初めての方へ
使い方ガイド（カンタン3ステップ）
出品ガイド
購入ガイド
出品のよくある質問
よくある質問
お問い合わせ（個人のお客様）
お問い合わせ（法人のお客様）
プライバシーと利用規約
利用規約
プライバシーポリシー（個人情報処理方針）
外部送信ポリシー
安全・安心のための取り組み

────────────────────────────────────────

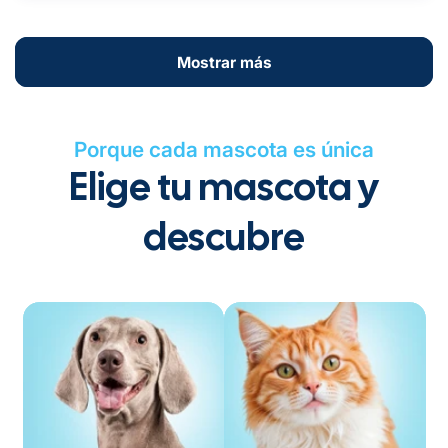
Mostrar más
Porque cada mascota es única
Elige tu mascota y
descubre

────────────────────────────────────────

About this exercise:
Counting only lines above that contain the string "mascota", report how many there are and write nothing further.

Completed task:
2